As in other studies, multimorbidity was more prevalent among women [3, 5, 10, 11]. This could be due to longer life expectancy and worse health status compared to men, differences that are due to both biological and social factors [35]. In addition, sex is a social determinant that influences health status, health behaviours and the use of health services [3638].

Some evidence has indicated that lower socioeconomic status is associated with a higher probability of multimorbidity [2, 10, 11]. Our study observed a positive association only in women and in men aged 25 to 65 years, but this was not a trend. Universal coverage could attenuate socioeconomic inequalities in health care, such as use of primary health care services.

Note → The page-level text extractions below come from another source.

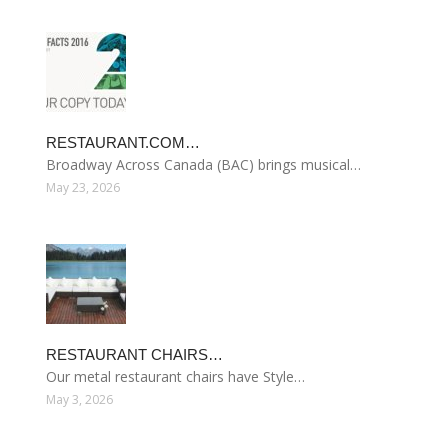
RESTAURANT.COM…
Broadway Across Canada (BAC) brings musical…
May 23, 2026
RESTAURANT CHAIRS…
Our metal restaurant chairs have Style…
May 3, 2026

Contrary to what we might anticipate, multimorbidity patterns were similar between age groups in both men and women over 45 years of age. The study of multimorbidity stratified by sex and age groups revealed some clinical phenomena that merit review. For example, we note that a circulatory-endocrine-metabolic pattern (dyslipidaemia, obesity and hypertension) appears earlier in men (beginning at 25 years of age) than in women (beginning 20 years later), and that psychological disorders (especially anxiety and depressive disorders) are the most prevalent chronic conditions among younger women. Both findings have implications for public health. Given the need for earlier detection of circulatory-endocrine-metabolic problems in men and the reported association between anxiety disorders and physical disorders [39], recognizing a patient’s potential for future physical disease can help to design intensive strategies for primary care prevention and treatment. On the other hand, the present study did not find a preponderance of respiratory illness, despite studies emphasizing the health impact of air pollution in urban environments [40].

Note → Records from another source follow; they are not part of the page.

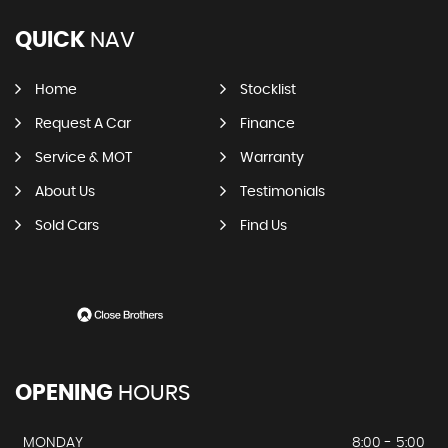
QUICK
NAV
Home
Stocklist
Request A Car
Finance
Service & MOT
Warranty
About Us
Testimonials
Sold Cars
Find Us
OPENING
HOURS
MONDAY
8:00 - 5:00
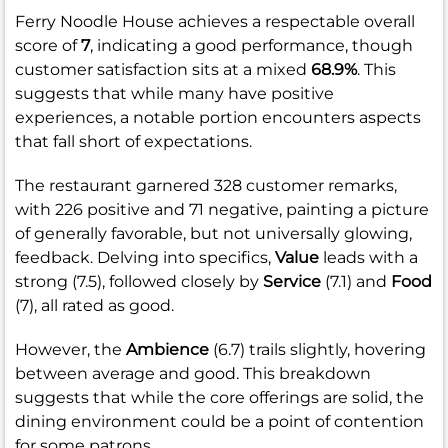
Ferry Noodle House achieves a respectable overall
score of
7
, indicating a good performance, though
customer satisfaction sits at a mixed
68.9%
. This
suggests that while many have positive
experiences, a notable portion encounters aspects
that fall short of expectations.
The restaurant garnered 328 customer remarks,
with 226 positive and 71 negative, painting a picture
of generally favorable, but not universally glowing,
feedback. Delving into specifics,
Value
leads with a
strong (7.5), followed closely by
Service
(7.1) and
Food
(7), all rated as good.
However, the
Ambience
(6.7) trails slightly, hovering
between average and good. This breakdown
suggests that while the core offerings are solid, the
dining environment could be a point of contention
for some patrons.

If awareness of multimorbidity patterns by strata allows the design of individualized strategies to prevent chronicity, the clinician would have an additional tool for predicting the need to encourage personalized disease prevention and health promotion activities. Similarly, this awareness could lead to the development of Clinical Practice Guidelines to ensure adequate quality and safety indicators in multimorbidity prevention, diagnosis and treatment [41].

Women in urban areas, and specifically the most socioeconomically deprived, are more likely to have multimorbidity than men. These inequalities related to sex and deprivation quintiles are important to health policy, particularly considering the decline in public health resources in some European countries because of the economic crisis of the past several years [42]. Health policies usually focus on addressing inequalities based on race/ethnicity and socioeconomic status in urban settings, but must also consider factors such as geographical characteristics and gender [43]. To avoid inequalities in health status, limited health resources must be adjusted according to multimorbidity burden and socioeconomic status. In this sense, health economics experts will be forced to return to the longstanding argument about whether national health systems should increase and enhance primary health care services, typically at the expense of hospital care [44].

Conclusions

With the inclusion in the analysis of all chronic conditions, multimorbidity affects almost half of the adult population in urban areas of Catalonia. There are differences in multimorbidity prevalence based on a patient’s sex, age group and socioeconomic status. Multimorbidity patterns differ by life-stage and sex; however, circulatory-endocrine-metabolic patterns remain constant within the most prevalent pairs and triads of chronic conditions after 45 years of age. Women younger than 80 years had greater prevalence of multimorbidity than men. In addition, multimorbidity prevalence increased as women’s socioeconomic status declined in all age groups. Patients with multimorbidity increased the burden on primary care services. Identification of multimorbidity patterns by life-stage supports better clinical management and prioritization by public health systems.